[SUPPLIED INFORMATION — start]
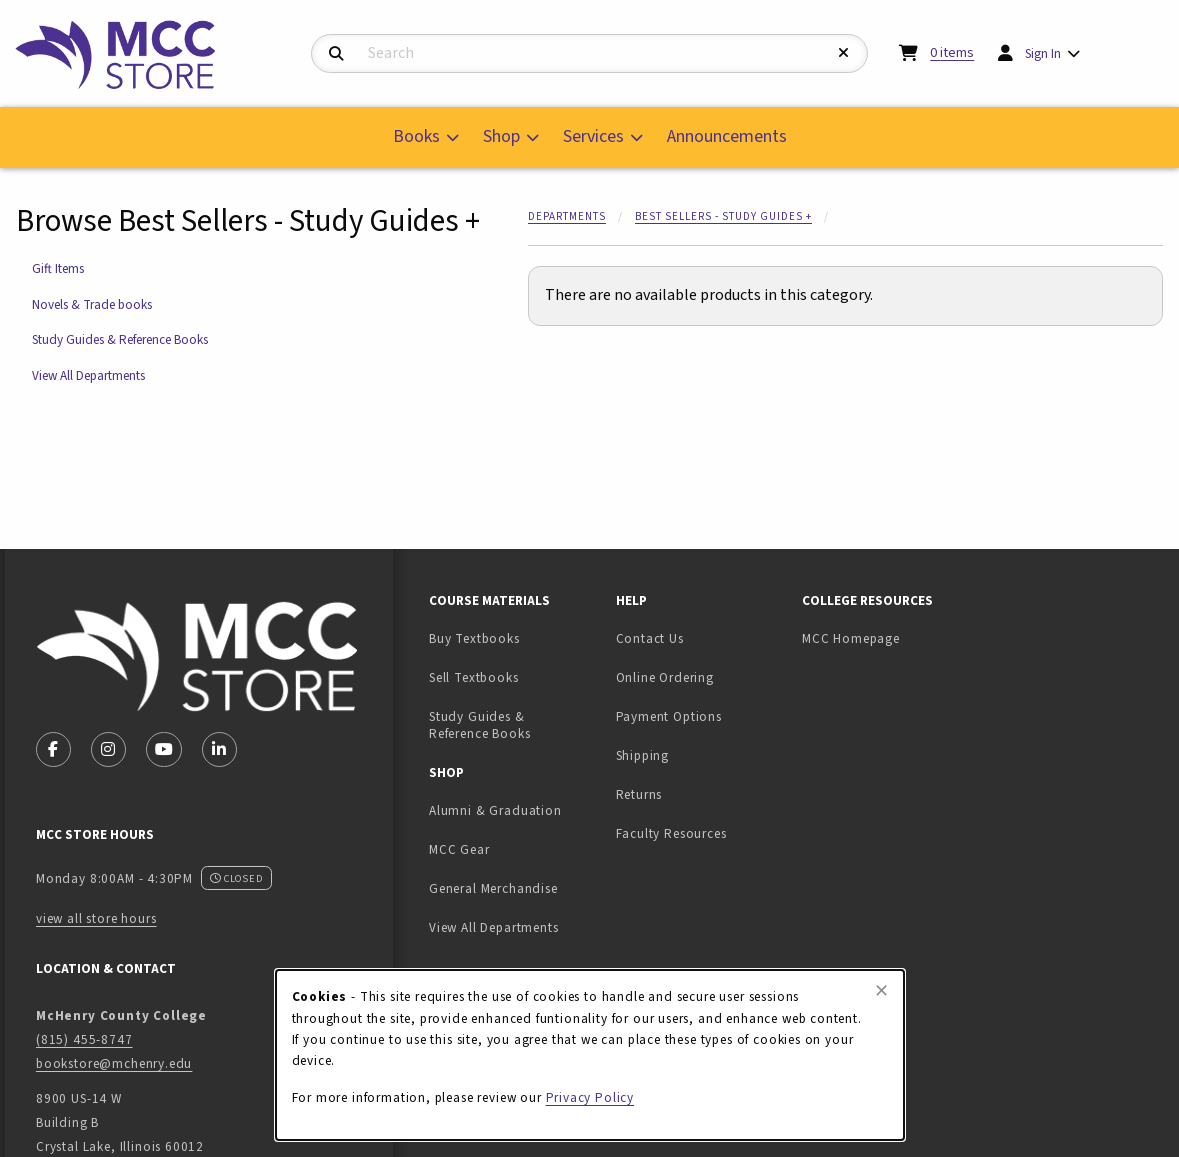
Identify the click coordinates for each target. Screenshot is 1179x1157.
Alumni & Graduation (495, 810)
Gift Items (58, 268)
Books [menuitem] (416, 136)
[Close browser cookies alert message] (881, 991)
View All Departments (88, 375)
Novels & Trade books (92, 304)
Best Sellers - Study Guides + (723, 216)
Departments (567, 216)
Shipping (643, 755)
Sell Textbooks (514, 677)
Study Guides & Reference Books (120, 339)
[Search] (336, 54)
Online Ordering (665, 677)
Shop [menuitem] (501, 136)
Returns (639, 794)
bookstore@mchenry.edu (114, 1063)
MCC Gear (459, 849)
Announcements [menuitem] (727, 136)
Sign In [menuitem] (1043, 53)
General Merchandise (493, 888)
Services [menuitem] (593, 136)
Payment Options (669, 716)
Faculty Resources (671, 833)
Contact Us (650, 638)
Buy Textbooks (474, 638)
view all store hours (96, 918)
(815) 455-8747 (84, 1039)
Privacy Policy (590, 1097)
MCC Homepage (851, 638)
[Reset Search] (844, 53)
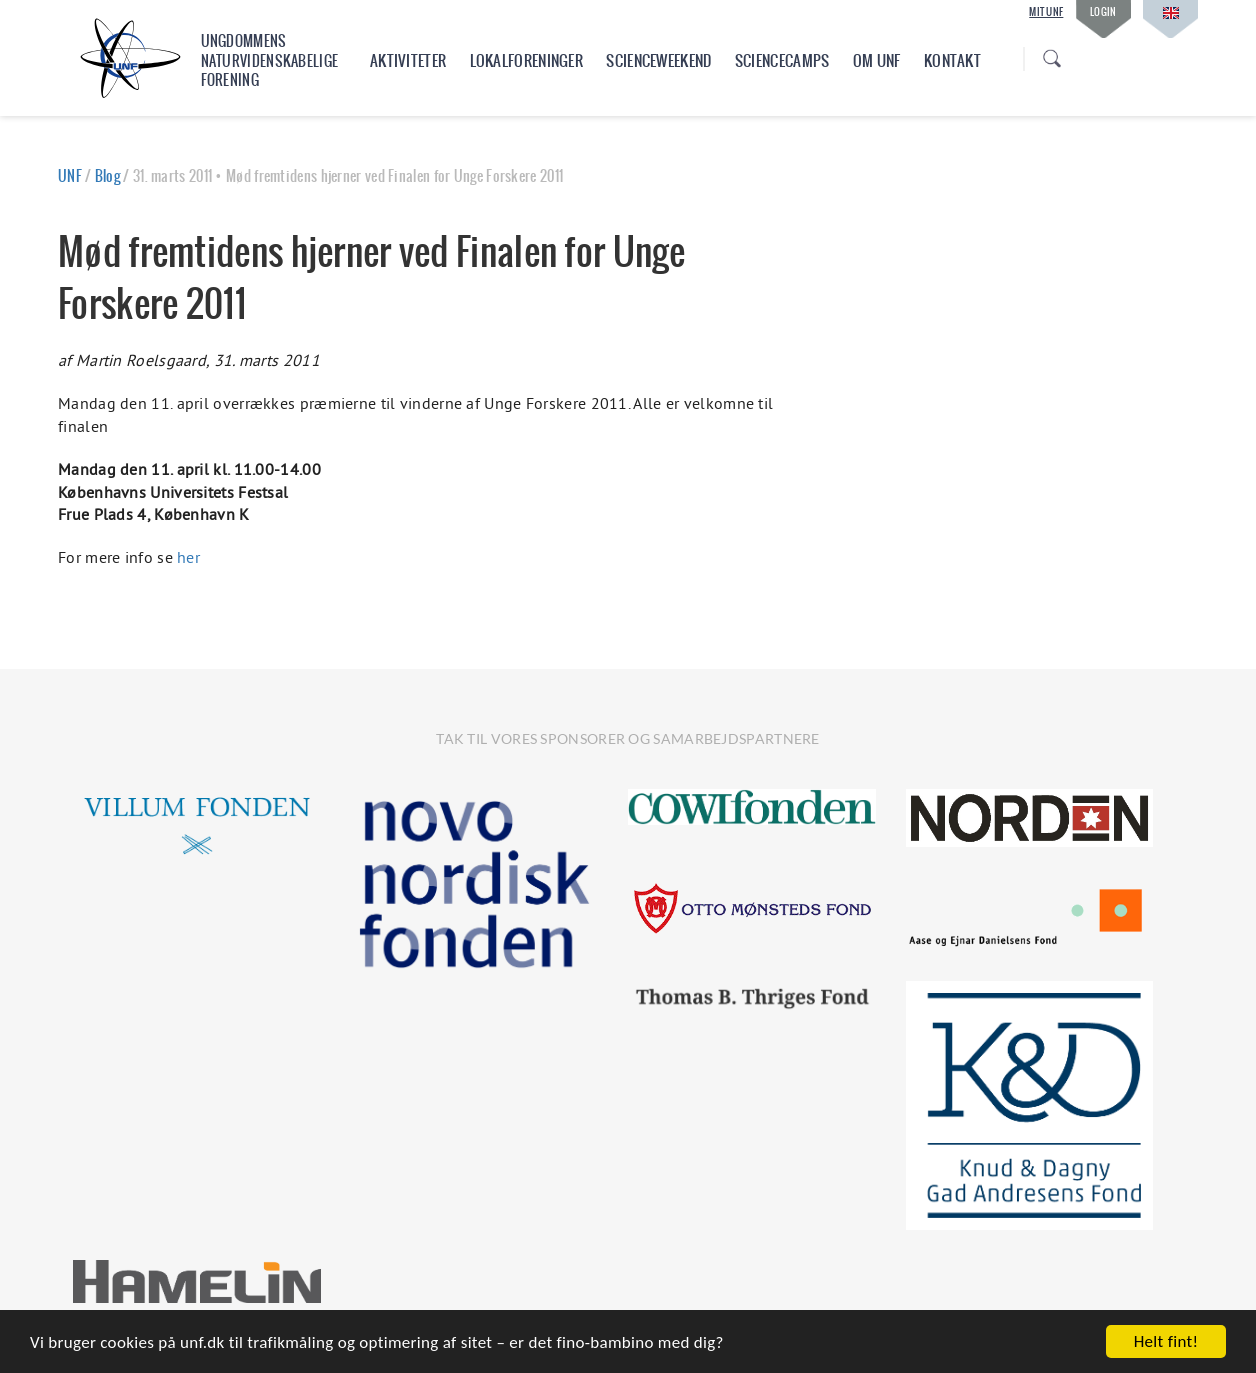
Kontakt (952, 60)
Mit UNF (1046, 12)
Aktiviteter (408, 60)
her (188, 557)
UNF (70, 176)
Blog (107, 176)
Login (1103, 11)
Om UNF (877, 60)
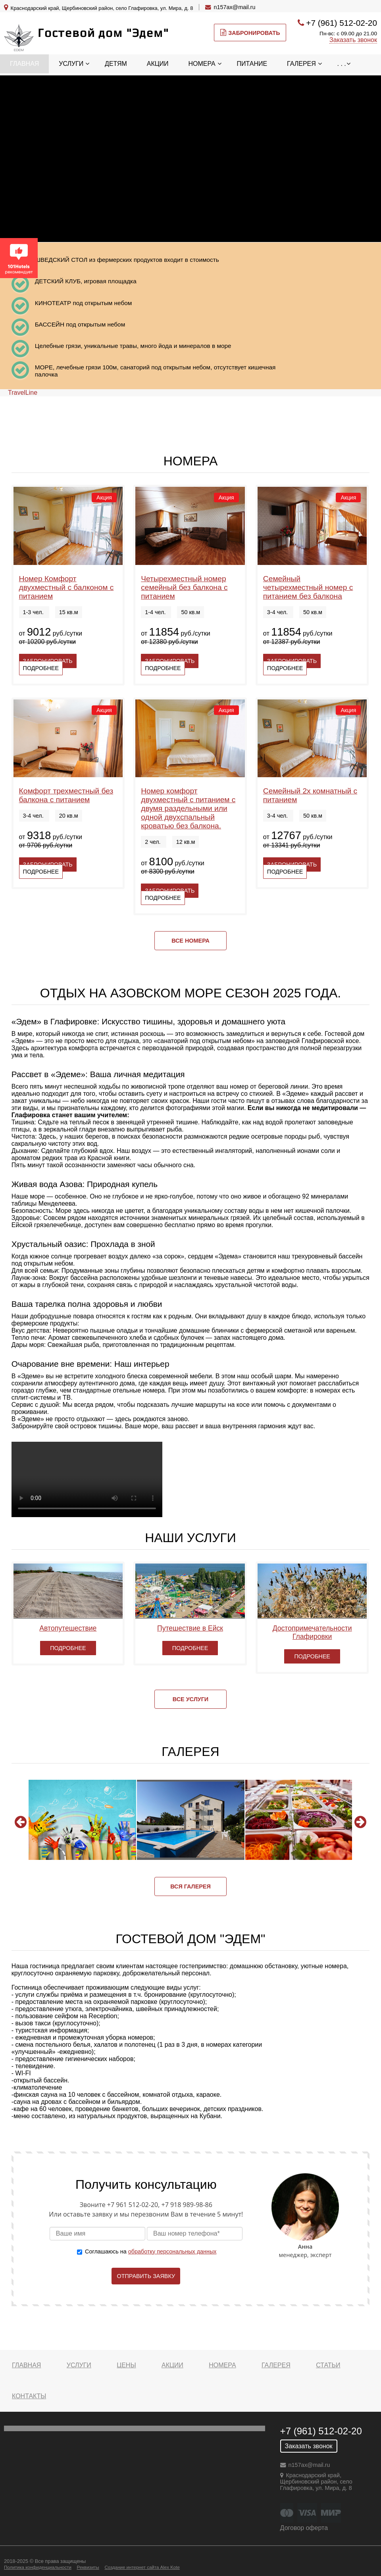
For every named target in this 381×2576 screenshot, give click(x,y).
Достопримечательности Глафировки (312, 1632)
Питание (252, 63)
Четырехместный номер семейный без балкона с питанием (184, 587)
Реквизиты (88, 2567)
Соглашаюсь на (150, 2251)
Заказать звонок (353, 39)
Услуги (71, 63)
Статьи (328, 2365)
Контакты (29, 2396)
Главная (24, 63)
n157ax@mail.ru (234, 7)
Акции (158, 63)
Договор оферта (304, 2527)
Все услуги (190, 1699)
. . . (341, 63)
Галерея (301, 63)
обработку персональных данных (172, 2251)
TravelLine (22, 392)
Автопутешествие (67, 1628)
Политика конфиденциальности (37, 2567)
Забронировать (250, 32)
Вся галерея (190, 1886)
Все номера (190, 940)
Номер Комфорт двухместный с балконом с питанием (66, 587)
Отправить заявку (146, 2276)
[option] (82, 1819)
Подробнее (41, 668)
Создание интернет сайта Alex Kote (141, 2567)
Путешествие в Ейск (190, 1628)
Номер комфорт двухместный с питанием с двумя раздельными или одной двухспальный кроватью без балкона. (188, 808)
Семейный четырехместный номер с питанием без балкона (308, 587)
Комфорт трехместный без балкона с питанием (66, 795)
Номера (202, 63)
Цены (126, 2365)
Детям (116, 63)
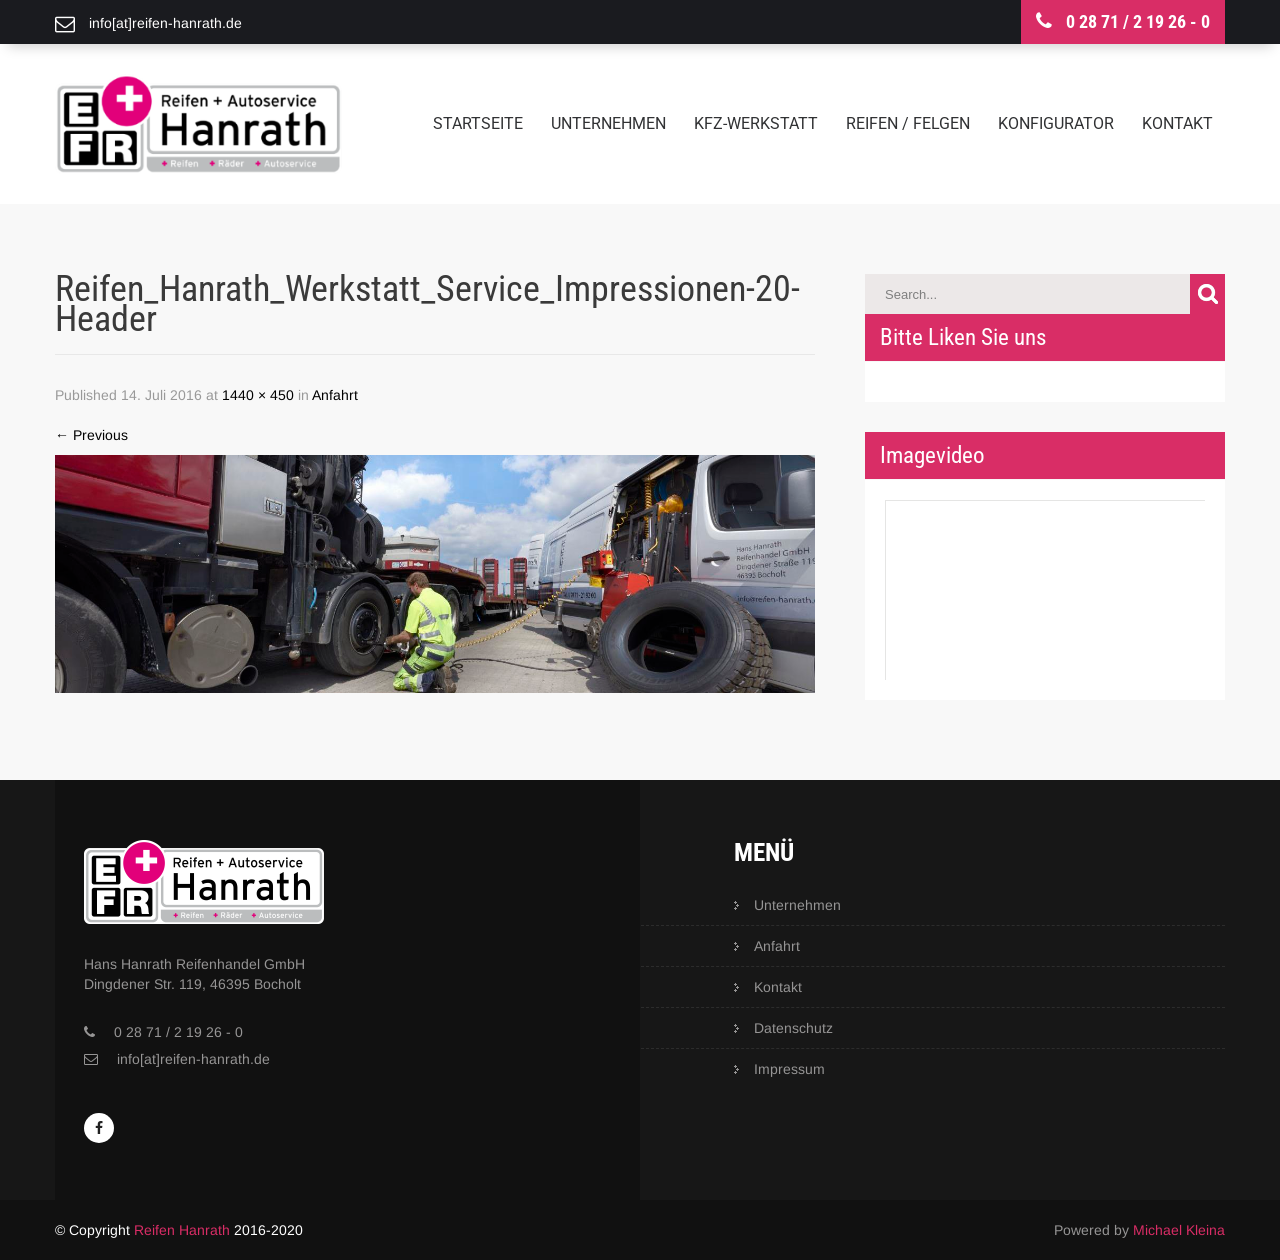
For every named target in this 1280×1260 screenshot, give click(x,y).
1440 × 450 (258, 395)
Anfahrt (335, 395)
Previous (91, 435)
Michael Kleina (1179, 1230)
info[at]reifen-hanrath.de (193, 1059)
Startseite (478, 123)
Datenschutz (793, 1028)
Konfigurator (1056, 123)
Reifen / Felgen (908, 123)
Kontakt (1177, 123)
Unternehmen (608, 123)
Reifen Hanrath (182, 1230)
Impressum (789, 1069)
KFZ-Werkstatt (756, 123)
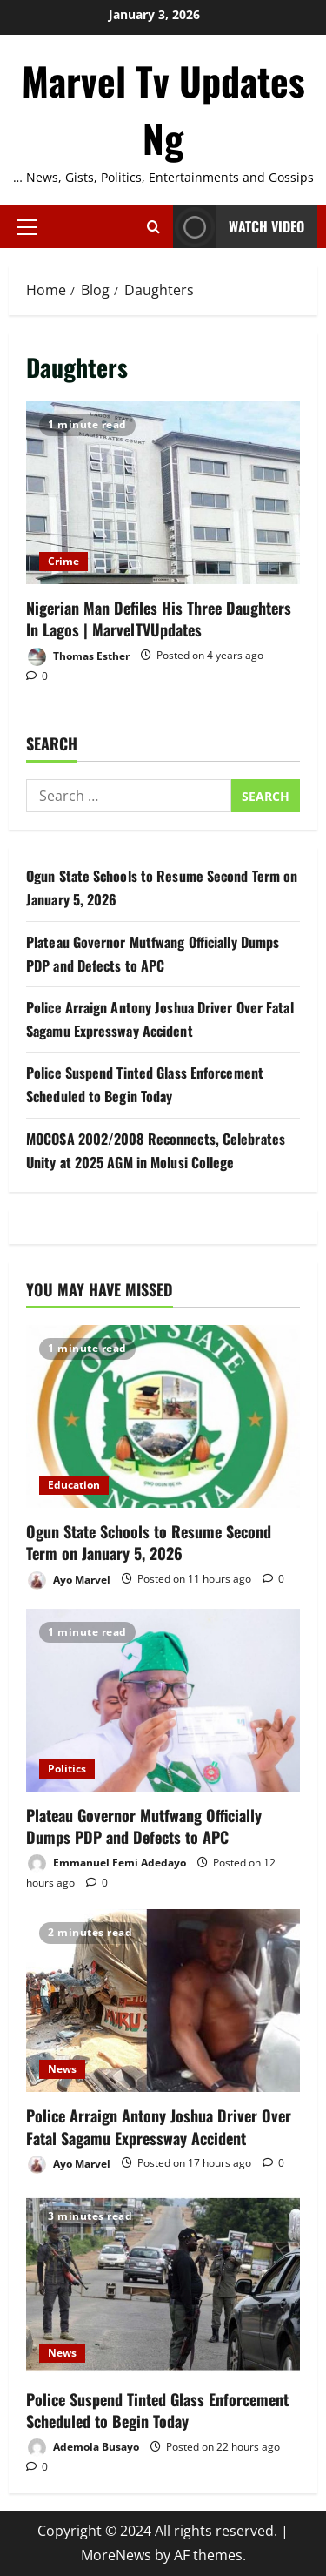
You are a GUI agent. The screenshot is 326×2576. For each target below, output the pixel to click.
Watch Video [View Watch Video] (238, 226)
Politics (67, 1768)
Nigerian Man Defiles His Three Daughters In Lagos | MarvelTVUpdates (163, 492)
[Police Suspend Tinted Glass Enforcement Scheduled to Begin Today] (163, 2284)
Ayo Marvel (68, 1580)
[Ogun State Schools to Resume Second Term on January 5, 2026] (163, 1416)
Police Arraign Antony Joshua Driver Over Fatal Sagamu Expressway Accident (158, 2126)
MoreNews (116, 2555)
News (62, 2068)
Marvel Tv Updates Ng (163, 109)
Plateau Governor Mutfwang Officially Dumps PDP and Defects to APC (144, 1826)
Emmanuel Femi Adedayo (106, 1863)
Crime (63, 561)
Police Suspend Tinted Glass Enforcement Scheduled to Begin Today (157, 2410)
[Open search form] (153, 227)
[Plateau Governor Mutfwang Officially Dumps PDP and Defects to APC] (163, 1700)
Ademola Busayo (82, 2447)
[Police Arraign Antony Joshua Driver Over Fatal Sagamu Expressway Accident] (163, 2000)
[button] (27, 226)
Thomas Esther (78, 657)
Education (74, 1484)
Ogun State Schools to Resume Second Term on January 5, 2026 (148, 1542)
[SUPPLIED INFORMATION — finish]
PROBLEM | Keeping every character as it is, restate the lines above that run from the line with "TravelLine (22, 392)" through the line with "Создание интернет сайта Alex Kote (141, 2567)", both included, and nothing else.

ANSWER TO THE PROBLEM |
TravelLine (22, 392)
Автопутешествие (67, 1628)
Политика конфиденциальности (37, 2567)
Забронировать (250, 32)
Вся галерея (190, 1886)
Все номера (190, 940)
Номер Комфорт двухместный с балконом с питанием (66, 587)
Отправить заявку (146, 2276)
[option] (82, 1819)
Подробнее (41, 668)
Создание интернет сайта Alex Kote (141, 2567)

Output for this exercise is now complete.